How Well CAN WE Predict Causes behind the Pipeline Incidents? | AIChE

How Well CAN WE Predict Causes behind the Pipeline Incidents?

Type

Conference Presentation

Conference Type

AIChE Spring Meeting and Global Congress on Process Safety

Presentation Date

April 22, 2021

Duration

20 minutes

Skill Level

Intermediate

PDHs

0.50

Causation analysis of pipeline failure using past incident data has been in practice for direct causes, such as corrosion, excavation damage, and equipment failure for more than three decades. However, the key to learning from past incidents is to identify the underlying causes of the incidents, rather than direct causes. Existing approaches for utilizing past failure data are not able to fully capture the dependencies of both direct and underlying causes and their contribution to the pipeline failures. There is a need to understand the synergy among direct and underlying causes and their collective ability to affect the integrity of the pipeline. Although a wealth of empirical knowledge has been accumulated from public incident databases and incident investigation reports, learning is still limited due to the high expense of manual content analysis and lack of appropriate techniques to gain insights from past incidents. This research is aiming using artificial intelligence for understanding causal relations for direct as well as underlying causes behind the incidents. Natural language processing (NLP) techniques, both unsupervised and semi-supervised learning algorithms, are being employed to enable automated content analysis and extract causal relations articulated in the incident reports. The techniques are capable of identifying dependencies among the direct causes, underlying causes and other contributing factors behind the incidents.

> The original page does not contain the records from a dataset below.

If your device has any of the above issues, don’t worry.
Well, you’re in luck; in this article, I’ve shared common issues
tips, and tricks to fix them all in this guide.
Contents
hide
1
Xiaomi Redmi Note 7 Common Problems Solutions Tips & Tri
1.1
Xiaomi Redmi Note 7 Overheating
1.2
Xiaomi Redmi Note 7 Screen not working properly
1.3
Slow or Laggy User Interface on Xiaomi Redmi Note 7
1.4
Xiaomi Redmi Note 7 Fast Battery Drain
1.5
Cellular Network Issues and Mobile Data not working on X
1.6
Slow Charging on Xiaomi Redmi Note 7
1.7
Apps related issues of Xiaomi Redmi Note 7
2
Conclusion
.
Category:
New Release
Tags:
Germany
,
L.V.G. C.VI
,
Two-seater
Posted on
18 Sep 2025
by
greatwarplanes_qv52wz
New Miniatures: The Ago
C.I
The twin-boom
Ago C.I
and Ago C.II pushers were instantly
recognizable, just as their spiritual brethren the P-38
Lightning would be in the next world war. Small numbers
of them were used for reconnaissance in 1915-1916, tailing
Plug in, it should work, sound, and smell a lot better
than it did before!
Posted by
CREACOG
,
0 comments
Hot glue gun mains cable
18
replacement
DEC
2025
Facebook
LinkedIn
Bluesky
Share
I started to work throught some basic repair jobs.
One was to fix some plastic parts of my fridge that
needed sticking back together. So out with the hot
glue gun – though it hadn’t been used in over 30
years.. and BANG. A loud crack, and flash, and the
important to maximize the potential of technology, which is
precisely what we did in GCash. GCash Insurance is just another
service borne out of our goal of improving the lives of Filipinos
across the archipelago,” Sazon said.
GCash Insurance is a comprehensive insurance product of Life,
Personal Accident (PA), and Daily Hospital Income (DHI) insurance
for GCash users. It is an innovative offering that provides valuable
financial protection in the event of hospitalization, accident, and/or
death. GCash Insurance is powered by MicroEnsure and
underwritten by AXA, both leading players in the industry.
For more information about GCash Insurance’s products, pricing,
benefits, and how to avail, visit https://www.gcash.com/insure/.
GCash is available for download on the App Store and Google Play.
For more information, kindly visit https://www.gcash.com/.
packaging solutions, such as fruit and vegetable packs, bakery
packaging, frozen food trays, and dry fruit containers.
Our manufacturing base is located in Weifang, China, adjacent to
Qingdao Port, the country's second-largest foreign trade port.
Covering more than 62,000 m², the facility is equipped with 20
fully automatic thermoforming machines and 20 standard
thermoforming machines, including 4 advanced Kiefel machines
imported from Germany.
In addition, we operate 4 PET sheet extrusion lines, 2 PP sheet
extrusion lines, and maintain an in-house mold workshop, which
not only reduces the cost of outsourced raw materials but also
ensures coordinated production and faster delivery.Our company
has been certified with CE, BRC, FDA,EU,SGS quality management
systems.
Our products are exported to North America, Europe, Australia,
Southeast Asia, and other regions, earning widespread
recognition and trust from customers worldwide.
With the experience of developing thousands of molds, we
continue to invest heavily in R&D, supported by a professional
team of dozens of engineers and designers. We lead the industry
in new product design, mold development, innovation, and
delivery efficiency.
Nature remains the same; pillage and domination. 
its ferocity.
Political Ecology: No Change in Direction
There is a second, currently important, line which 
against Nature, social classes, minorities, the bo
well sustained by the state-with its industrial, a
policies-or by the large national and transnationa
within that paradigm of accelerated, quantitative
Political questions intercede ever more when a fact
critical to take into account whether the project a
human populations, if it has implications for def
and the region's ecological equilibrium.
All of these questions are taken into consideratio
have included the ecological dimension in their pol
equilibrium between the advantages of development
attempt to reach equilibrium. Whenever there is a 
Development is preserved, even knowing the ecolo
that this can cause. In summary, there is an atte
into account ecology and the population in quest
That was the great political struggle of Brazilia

An artificial neural network (ANN) based causal reasoning model is also being developed utilizing all relevant factors for pipeline failure reported in the pipeline incident database and elsewhere, and causal relationships identified by the NLP technique. The advantage of using ANN is that it does not oversimplify the causal relationships leading to identification of both linear and non-linear components of causality and its non-imposition of restriction on the input variables (such as their distribution). The combination of NLP and ANN models will improve the ability to make full use of vast data resources of pipeline incidents.